Home » Php » php – Sorting array with collation

php – Sorting array with collation

Posted by: admin July 12, 2020 Leave a comment

Questions:

I have an array with words in French : [‘États-Unis’, ‘Espagne’, etc] which I’d like to have sorted alphabetically according to its locale (fr_FR)

I’m using the following code:

$collator = new Collator('fr-FR');
echo $collator->getErrorMessage();
$collator->asort($array);

but I’m getting error U_USING_DEFAULT_WARNING where I assume English or some other locale is being used. More importantly, the array isn’t sorted correctly (US shows up before Spain, were I’d expect the opposite should happen)

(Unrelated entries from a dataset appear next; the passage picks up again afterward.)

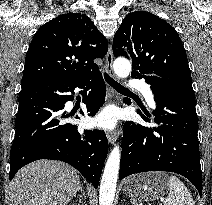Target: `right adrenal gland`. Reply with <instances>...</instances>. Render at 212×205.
<instances>
[{
  "instance_id": "right-adrenal-gland-1",
  "label": "right adrenal gland",
  "mask_w": 212,
  "mask_h": 205,
  "mask_svg": "<svg viewBox=\"0 0 212 205\" xmlns=\"http://www.w3.org/2000/svg\"><path fill=\"white\" fill-rule=\"evenodd\" d=\"M78 191H80L81 194H82V196L85 197V193H84V191H83V188H82L81 185H80V180H78V182H77V188H76V190H75L74 197L76 196V194H77Z\"/></svg>"
}]
</instances>
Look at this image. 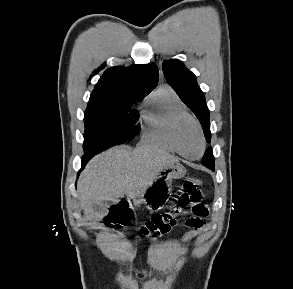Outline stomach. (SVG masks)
Wrapping results in <instances>:
<instances>
[{
  "instance_id": "0dacf381",
  "label": "stomach",
  "mask_w": 293,
  "mask_h": 289,
  "mask_svg": "<svg viewBox=\"0 0 293 289\" xmlns=\"http://www.w3.org/2000/svg\"><path fill=\"white\" fill-rule=\"evenodd\" d=\"M186 174V169L179 163L165 166L155 180L147 187L138 198L133 199V204H144L151 211L161 210L170 198L172 180L180 179Z\"/></svg>"
}]
</instances>
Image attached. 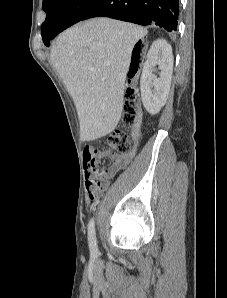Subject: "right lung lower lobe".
Masks as SVG:
<instances>
[{
  "label": "right lung lower lobe",
  "mask_w": 227,
  "mask_h": 298,
  "mask_svg": "<svg viewBox=\"0 0 227 298\" xmlns=\"http://www.w3.org/2000/svg\"><path fill=\"white\" fill-rule=\"evenodd\" d=\"M178 14L179 0H100L81 20L110 17L144 26L154 23L176 31Z\"/></svg>",
  "instance_id": "1"
}]
</instances>
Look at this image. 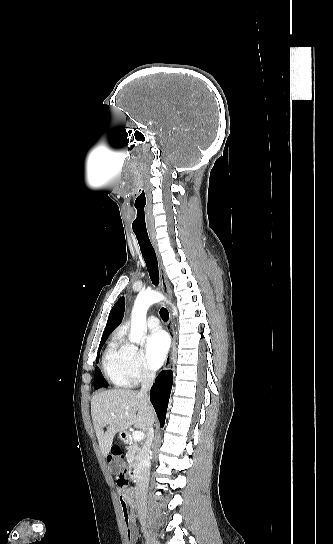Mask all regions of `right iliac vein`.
I'll return each mask as SVG.
<instances>
[{
  "label": "right iliac vein",
  "instance_id": "1",
  "mask_svg": "<svg viewBox=\"0 0 333 544\" xmlns=\"http://www.w3.org/2000/svg\"><path fill=\"white\" fill-rule=\"evenodd\" d=\"M146 538L148 544H159L155 539H153L150 534L145 530Z\"/></svg>",
  "mask_w": 333,
  "mask_h": 544
}]
</instances>
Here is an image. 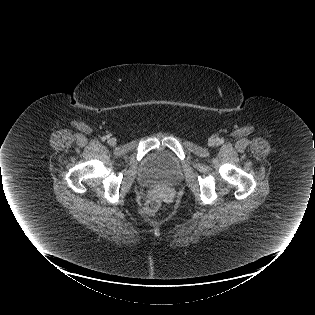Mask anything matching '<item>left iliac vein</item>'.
Here are the masks:
<instances>
[{
  "mask_svg": "<svg viewBox=\"0 0 315 315\" xmlns=\"http://www.w3.org/2000/svg\"><path fill=\"white\" fill-rule=\"evenodd\" d=\"M215 142H216V141L212 139V140L209 141V144H210V145H214Z\"/></svg>",
  "mask_w": 315,
  "mask_h": 315,
  "instance_id": "obj_1",
  "label": "left iliac vein"
}]
</instances>
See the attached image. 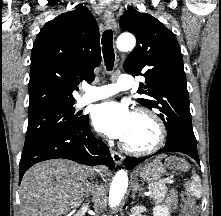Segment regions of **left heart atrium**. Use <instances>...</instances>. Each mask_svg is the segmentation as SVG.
<instances>
[{"label":"left heart atrium","instance_id":"39dd6f15","mask_svg":"<svg viewBox=\"0 0 221 216\" xmlns=\"http://www.w3.org/2000/svg\"><path fill=\"white\" fill-rule=\"evenodd\" d=\"M134 114L127 105L108 101L97 105L92 113V121L97 129L111 138L125 139Z\"/></svg>","mask_w":221,"mask_h":216}]
</instances>
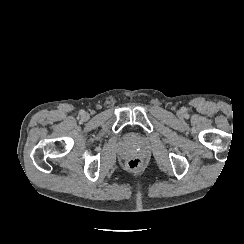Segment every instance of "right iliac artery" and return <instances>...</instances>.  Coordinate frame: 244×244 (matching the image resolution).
Wrapping results in <instances>:
<instances>
[{
    "label": "right iliac artery",
    "mask_w": 244,
    "mask_h": 244,
    "mask_svg": "<svg viewBox=\"0 0 244 244\" xmlns=\"http://www.w3.org/2000/svg\"><path fill=\"white\" fill-rule=\"evenodd\" d=\"M85 111L84 110H80V114L84 115Z\"/></svg>",
    "instance_id": "1"
}]
</instances>
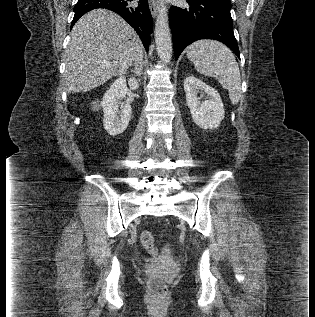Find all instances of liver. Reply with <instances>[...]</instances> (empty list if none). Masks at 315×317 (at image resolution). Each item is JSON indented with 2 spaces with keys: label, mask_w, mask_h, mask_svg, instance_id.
<instances>
[{
  "label": "liver",
  "mask_w": 315,
  "mask_h": 317,
  "mask_svg": "<svg viewBox=\"0 0 315 317\" xmlns=\"http://www.w3.org/2000/svg\"><path fill=\"white\" fill-rule=\"evenodd\" d=\"M143 46L119 15L96 9L74 25L65 50L64 80L68 93L87 92L113 76H122Z\"/></svg>",
  "instance_id": "obj_1"
}]
</instances>
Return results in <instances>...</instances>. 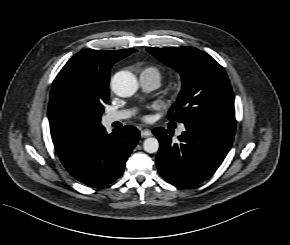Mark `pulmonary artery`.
<instances>
[{"label":"pulmonary artery","instance_id":"pulmonary-artery-1","mask_svg":"<svg viewBox=\"0 0 290 245\" xmlns=\"http://www.w3.org/2000/svg\"><path fill=\"white\" fill-rule=\"evenodd\" d=\"M140 84L146 91H152L159 87L160 85V75L157 72H145L140 75ZM132 115V112L129 110H120L109 112L104 115V123L109 125L117 121H123L128 119ZM184 127L182 126L179 129V132L183 131Z\"/></svg>","mask_w":290,"mask_h":245}]
</instances>
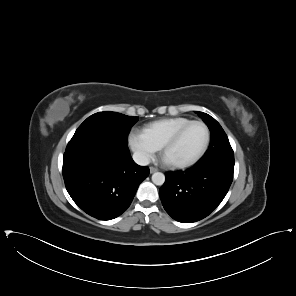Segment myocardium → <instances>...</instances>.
Returning <instances> with one entry per match:
<instances>
[{
  "mask_svg": "<svg viewBox=\"0 0 296 296\" xmlns=\"http://www.w3.org/2000/svg\"><path fill=\"white\" fill-rule=\"evenodd\" d=\"M201 125L204 130H205V141L204 144L201 148V150L191 159L185 160V161H180V162H168L165 159V154L167 152V150L178 140V138L180 137V135L190 126L192 125ZM210 142V131L207 127V125L202 122V121H198V120H193L188 122L187 124H185L184 126H182L181 128H179L177 131H175L164 143V145L162 146V157L163 159H165V161L172 167L175 168H184V167H188L191 166L193 164H195L196 162H198L205 154L208 145Z\"/></svg>",
  "mask_w": 296,
  "mask_h": 296,
  "instance_id": "obj_1",
  "label": "myocardium"
}]
</instances>
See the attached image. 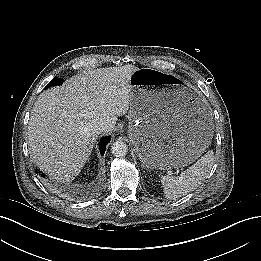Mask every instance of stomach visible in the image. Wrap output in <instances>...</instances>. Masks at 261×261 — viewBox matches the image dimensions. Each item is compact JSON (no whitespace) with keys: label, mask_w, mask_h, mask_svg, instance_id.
Segmentation results:
<instances>
[{"label":"stomach","mask_w":261,"mask_h":261,"mask_svg":"<svg viewBox=\"0 0 261 261\" xmlns=\"http://www.w3.org/2000/svg\"><path fill=\"white\" fill-rule=\"evenodd\" d=\"M130 85L128 133L143 164L173 169L198 159L212 131L196 107L194 89L177 76L148 68L135 71Z\"/></svg>","instance_id":"1"}]
</instances>
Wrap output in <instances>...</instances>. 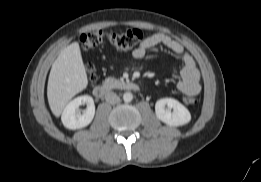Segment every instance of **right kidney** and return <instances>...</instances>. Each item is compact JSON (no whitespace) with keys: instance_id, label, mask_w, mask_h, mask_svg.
Wrapping results in <instances>:
<instances>
[{"instance_id":"obj_1","label":"right kidney","mask_w":261,"mask_h":182,"mask_svg":"<svg viewBox=\"0 0 261 182\" xmlns=\"http://www.w3.org/2000/svg\"><path fill=\"white\" fill-rule=\"evenodd\" d=\"M86 104L87 109L83 114L78 112L80 105ZM95 115L93 98L88 95L79 96L70 101L63 110L61 120L63 125L71 130L81 129L88 126Z\"/></svg>"}]
</instances>
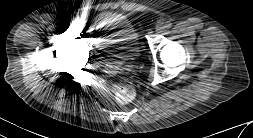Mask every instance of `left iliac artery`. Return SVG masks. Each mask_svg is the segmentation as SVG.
I'll use <instances>...</instances> for the list:
<instances>
[{"label":"left iliac artery","instance_id":"44dca946","mask_svg":"<svg viewBox=\"0 0 253 138\" xmlns=\"http://www.w3.org/2000/svg\"><path fill=\"white\" fill-rule=\"evenodd\" d=\"M172 26L171 22H166L164 28L169 29Z\"/></svg>","mask_w":253,"mask_h":138}]
</instances>
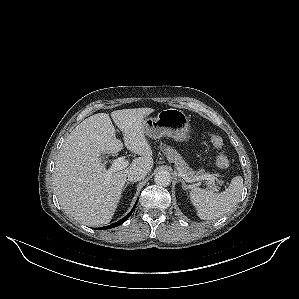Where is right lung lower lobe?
Returning a JSON list of instances; mask_svg holds the SVG:
<instances>
[{"mask_svg": "<svg viewBox=\"0 0 299 299\" xmlns=\"http://www.w3.org/2000/svg\"><path fill=\"white\" fill-rule=\"evenodd\" d=\"M137 202H138V200H137ZM137 202L135 203V205H134L133 209L130 211V213L127 214L124 218H122L121 220L115 222L114 224H111V225H108V226H105V227H101V228H99V230L110 229V228L116 227V226L122 224L123 222H125L129 218V216L132 214V212L134 211Z\"/></svg>", "mask_w": 299, "mask_h": 299, "instance_id": "1", "label": "right lung lower lobe"}]
</instances>
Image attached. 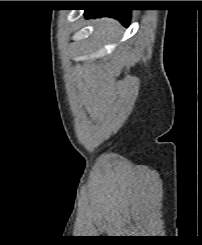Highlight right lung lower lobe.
Returning <instances> with one entry per match:
<instances>
[{
  "label": "right lung lower lobe",
  "mask_w": 202,
  "mask_h": 245,
  "mask_svg": "<svg viewBox=\"0 0 202 245\" xmlns=\"http://www.w3.org/2000/svg\"><path fill=\"white\" fill-rule=\"evenodd\" d=\"M86 17H113L118 19L123 25L128 26L130 23L131 13L130 10H121V9H91L85 10Z\"/></svg>",
  "instance_id": "98d812e1"
}]
</instances>
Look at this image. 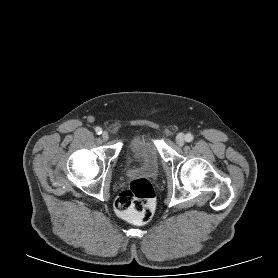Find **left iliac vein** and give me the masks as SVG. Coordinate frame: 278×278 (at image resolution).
Wrapping results in <instances>:
<instances>
[{"instance_id":"4c4485c4","label":"left iliac vein","mask_w":278,"mask_h":278,"mask_svg":"<svg viewBox=\"0 0 278 278\" xmlns=\"http://www.w3.org/2000/svg\"><path fill=\"white\" fill-rule=\"evenodd\" d=\"M176 143L179 145V146H183L184 143H185V138H184V135L182 133H179L177 136H176Z\"/></svg>"}]
</instances>
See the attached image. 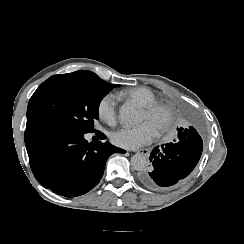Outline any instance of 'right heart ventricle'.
Masks as SVG:
<instances>
[{"label": "right heart ventricle", "mask_w": 244, "mask_h": 244, "mask_svg": "<svg viewBox=\"0 0 244 244\" xmlns=\"http://www.w3.org/2000/svg\"><path fill=\"white\" fill-rule=\"evenodd\" d=\"M120 98H128L138 102L141 106L157 102L154 93L146 87H136L122 90Z\"/></svg>", "instance_id": "1"}]
</instances>
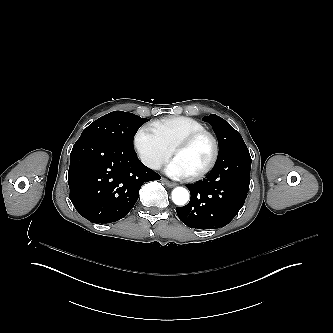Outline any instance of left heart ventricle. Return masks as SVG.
I'll use <instances>...</instances> for the list:
<instances>
[{"label": "left heart ventricle", "mask_w": 333, "mask_h": 333, "mask_svg": "<svg viewBox=\"0 0 333 333\" xmlns=\"http://www.w3.org/2000/svg\"><path fill=\"white\" fill-rule=\"evenodd\" d=\"M212 152L213 146L210 139L202 137L191 146L174 153L172 159H176L188 176H190L209 161Z\"/></svg>", "instance_id": "left-heart-ventricle-1"}]
</instances>
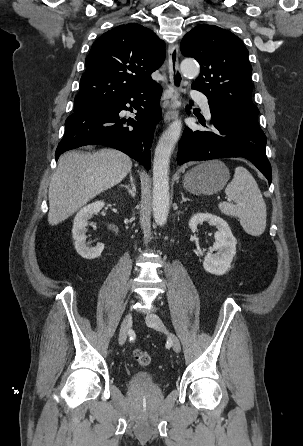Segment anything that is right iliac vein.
I'll use <instances>...</instances> for the list:
<instances>
[{
	"mask_svg": "<svg viewBox=\"0 0 303 446\" xmlns=\"http://www.w3.org/2000/svg\"><path fill=\"white\" fill-rule=\"evenodd\" d=\"M131 326H132V314L128 313L125 315V317L123 318V321L121 323L120 332H119V344L120 345H123L126 342L128 333L131 329Z\"/></svg>",
	"mask_w": 303,
	"mask_h": 446,
	"instance_id": "1",
	"label": "right iliac vein"
}]
</instances>
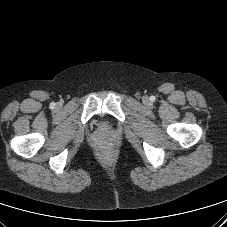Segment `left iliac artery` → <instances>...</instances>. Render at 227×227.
I'll list each match as a JSON object with an SVG mask.
<instances>
[{
  "instance_id": "left-iliac-artery-1",
  "label": "left iliac artery",
  "mask_w": 227,
  "mask_h": 227,
  "mask_svg": "<svg viewBox=\"0 0 227 227\" xmlns=\"http://www.w3.org/2000/svg\"><path fill=\"white\" fill-rule=\"evenodd\" d=\"M151 100H152V101H154V100H155V97H154V96H152V97H151Z\"/></svg>"
}]
</instances>
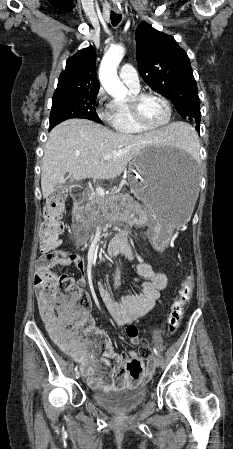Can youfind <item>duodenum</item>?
I'll use <instances>...</instances> for the list:
<instances>
[{
    "label": "duodenum",
    "instance_id": "410a0bca",
    "mask_svg": "<svg viewBox=\"0 0 233 449\" xmlns=\"http://www.w3.org/2000/svg\"><path fill=\"white\" fill-rule=\"evenodd\" d=\"M71 193L74 198L76 214L79 213L81 204L86 200L87 192L85 186H72ZM117 252L130 253L131 249L124 232L118 233L108 244V253L114 255Z\"/></svg>",
    "mask_w": 233,
    "mask_h": 449
}]
</instances>
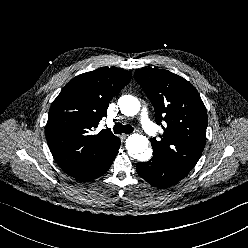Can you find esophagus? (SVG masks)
<instances>
[{"instance_id":"1","label":"esophagus","mask_w":248,"mask_h":248,"mask_svg":"<svg viewBox=\"0 0 248 248\" xmlns=\"http://www.w3.org/2000/svg\"><path fill=\"white\" fill-rule=\"evenodd\" d=\"M128 135H129V134L123 133V134H121V138H122V139H126V138L128 137Z\"/></svg>"}]
</instances>
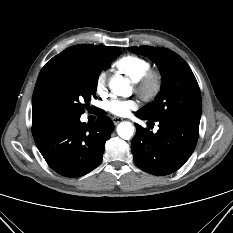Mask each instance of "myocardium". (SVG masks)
<instances>
[{
  "label": "myocardium",
  "mask_w": 233,
  "mask_h": 233,
  "mask_svg": "<svg viewBox=\"0 0 233 233\" xmlns=\"http://www.w3.org/2000/svg\"><path fill=\"white\" fill-rule=\"evenodd\" d=\"M134 83L135 91L144 101L154 99L162 86V74L159 70L149 69Z\"/></svg>",
  "instance_id": "obj_1"
}]
</instances>
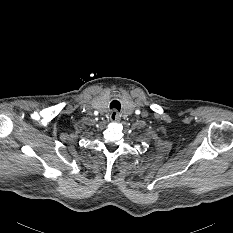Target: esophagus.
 <instances>
[{"mask_svg":"<svg viewBox=\"0 0 233 233\" xmlns=\"http://www.w3.org/2000/svg\"><path fill=\"white\" fill-rule=\"evenodd\" d=\"M120 114L118 113V111L116 110H112L110 112V115H109V119L112 121V122H119L120 120Z\"/></svg>","mask_w":233,"mask_h":233,"instance_id":"34e87169","label":"esophagus"}]
</instances>
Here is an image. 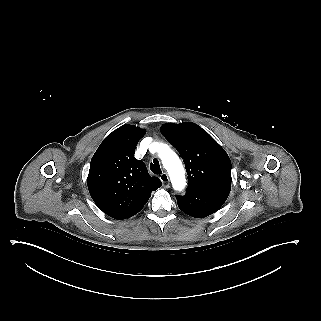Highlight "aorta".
Here are the masks:
<instances>
[{
    "mask_svg": "<svg viewBox=\"0 0 321 321\" xmlns=\"http://www.w3.org/2000/svg\"><path fill=\"white\" fill-rule=\"evenodd\" d=\"M158 152L161 155L163 166L170 176L174 190L182 191L186 185V179L181 160L168 145H160Z\"/></svg>",
    "mask_w": 321,
    "mask_h": 321,
    "instance_id": "aorta-1",
    "label": "aorta"
}]
</instances>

I have the intl package installed, and my system has the corresponding locales (Ubuntu)

$locale -a
C
C.UTF-8
en_US.utf8
es_ES.utf8
fr_FR
fr_FR.iso88591
fr_FR.utf8
POSIX

I tried different combinations when constructing the Collation object, without any good result: “fr-FR”, “fr-FR.UTF8”, etc.

Is there anything else I’m missing?

How to&Answers:

According to this blog post, for the words cote, coté, côte and côté (already sorted in English), the sorting order in French is: cote, côte, coté and côté. The code below sorts the words in the French collation:

$words = array('cote', 'coté', 'côte',  'côté');
print_r($words);

$collator = new Collator('fr_FR');

// print info about locale
echo 'French Collation ' . (($collator->getAttribute(Collator::FRENCH_COLLATION) ==    Collator::ON) ? 'On' : 'Off') . "\n";
echo $collator->getLocale(Locale::VALID_LOCALE) . "\n";
echo $collator->getLocale(Locale::ACTUAL_LOCALE) . "\n";

$collator->asort($words);

print_r($words);

And the printed result is as follows:

Array
(
    [0] => cote
    [1] => coté
    [2] => côte
    [3] => côté
)
French Collation On
fr_FR
fr
Array
(
    [0] => cote
    [2] => côte
    [1] => coté
    [3] => côté
)

In the same blog post the author says:

[…] diacritics are evaluated from right to left rather than from left to right. Thus côte comes before coté, rather than after it as it does in languages like English that evaluate them from left to right. Because the word côte has no ACUTE on the “e” at the end of the word while coté does. In English and most other languages, the evaluation starts on the left and therefore the CIRCUMFLEX or lack thereof on the “o” is the controlling factor in ordering.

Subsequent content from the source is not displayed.